Both Standing Rock and the infamous desert art festival (in its early pre-police days) are examples of temporary autonomous zones, which I will refer to as “TAZ,” because even if it wasn’t already an acronym, it just sounds badass.
This term, invented by anarchist philosopher and sweet-ass-name-haver Hakim Bey, refers to “temporary spaces that elude formal structures of control.” Building a TAZ can be a great protest tactic. You just pick a spot where your presence can disrupt something in need of disruption and build a town around it.
There was no strict hierarchy at Standing Rock.
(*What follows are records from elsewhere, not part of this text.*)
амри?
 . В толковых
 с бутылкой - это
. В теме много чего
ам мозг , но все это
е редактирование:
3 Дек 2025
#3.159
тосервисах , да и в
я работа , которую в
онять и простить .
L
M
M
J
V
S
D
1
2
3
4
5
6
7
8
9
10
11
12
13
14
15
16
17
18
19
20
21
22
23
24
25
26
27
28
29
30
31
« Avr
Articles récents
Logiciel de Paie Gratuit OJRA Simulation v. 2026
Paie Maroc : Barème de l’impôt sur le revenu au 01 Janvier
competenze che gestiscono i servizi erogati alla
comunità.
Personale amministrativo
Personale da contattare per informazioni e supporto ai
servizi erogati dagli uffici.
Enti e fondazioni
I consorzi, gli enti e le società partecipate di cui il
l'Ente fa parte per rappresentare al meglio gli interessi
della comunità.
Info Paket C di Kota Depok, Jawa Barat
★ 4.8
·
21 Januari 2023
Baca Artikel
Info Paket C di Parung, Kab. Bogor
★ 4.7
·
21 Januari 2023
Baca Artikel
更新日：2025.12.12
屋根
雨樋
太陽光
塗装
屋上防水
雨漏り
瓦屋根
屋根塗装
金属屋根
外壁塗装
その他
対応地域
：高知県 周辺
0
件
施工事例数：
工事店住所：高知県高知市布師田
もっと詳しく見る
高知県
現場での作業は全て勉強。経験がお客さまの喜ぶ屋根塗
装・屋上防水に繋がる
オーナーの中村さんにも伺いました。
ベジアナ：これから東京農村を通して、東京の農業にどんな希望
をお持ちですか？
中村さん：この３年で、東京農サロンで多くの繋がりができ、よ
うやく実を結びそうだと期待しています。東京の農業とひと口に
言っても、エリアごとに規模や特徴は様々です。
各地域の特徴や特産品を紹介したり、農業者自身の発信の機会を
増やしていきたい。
One of the first things we saw driving into the camp was a large series of tents set up as essentially a gigantic free closet full of winter wear for all who needed it. There were also camps, and sections of camps, dedicated to providing free coffee for all. There were camps which cooked meals with donated ingredients for everyone (we ate buffalo stew and buttered vegetables), and camps that handled recycling.
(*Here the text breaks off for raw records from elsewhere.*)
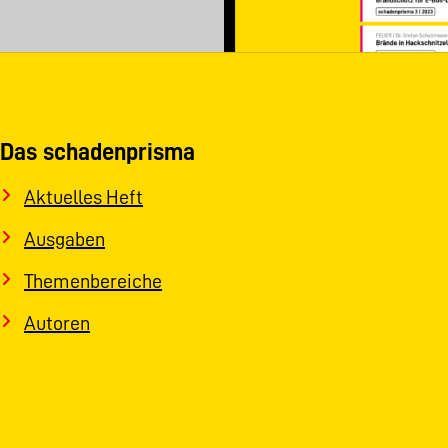
Das schadenprisma
Aktuelles Heft
Ausgaben
Themenbereiche
Autoren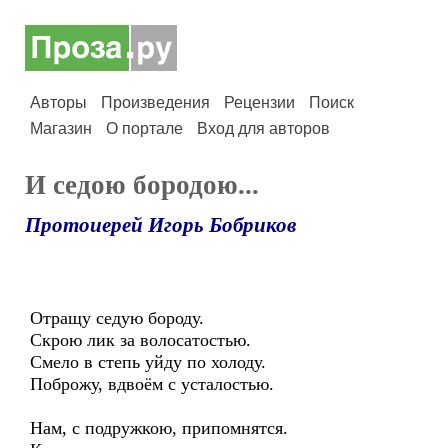
Авторы
Произведения
Рецензии
Поиск
Магазин
О портале
Вход для авторов
И седою бородою...
Протоиерей Игорь Бобриков
Отращу седую бороду.
Скрою лик за волосатостью.
Смело в степь уйду по холоду.
Поброжу, вдвоём с усталостью.
Нам, с подружкою, припомнятся.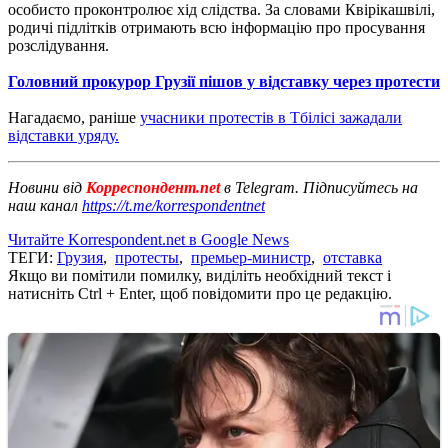
особисто проконтролює хід слідства. За словами Квірікашвілі,
родичі підлітків отримають всю інформацію про просування
розслідування.
Головний прокурор Грузії пішов у відставку через протести
Нагадаємо, раніше
учасники протестів в Тбілісі зажадали
відставки уряду.
Новини від
Корреспондент.net
в Telegram. Підписуйтесь на
наш канал
https://t.me/korrespondentnet
Читайте Korrespondent.net в Google News
ТЕГИ:
Грузия
,
протесты
,
премьер-министр
,
отставка
Якщо ви помітили помилку, виділіть необхідний текст і
натисніть Ctrl + Enter, щоб повідомити про це редакцію.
There were camps where both trained medical professionals and nonsense medical professionals were on hand to perform emergency medicine, give back rubs, and do whatever the fuck Reiki is. There was a camp of legal experts and a camp full of press liaisons. They weren’t hired for the event; they showed up, found other people with similar skills, and started doing whatever it is they did best. We considered starting a dick joke tent, but then assumed they already had one.
We did occasionally hear talk of “elders,” which got us all excited about the possibility of learning a new Dragon Shout, but it turns out they weren’t that kind of elder. One night, we heard an announcement over a bullhorn at the main fire that the elders had advised everyone to head back to their camps for the evening, since it might drop below freezing. It was advice, not an order. A liaison at a camp where U.S. Military veterans gathered to pool their skills told us they listened to advice from the elder council, “but we are here to serve the people, just as when we were deployed.”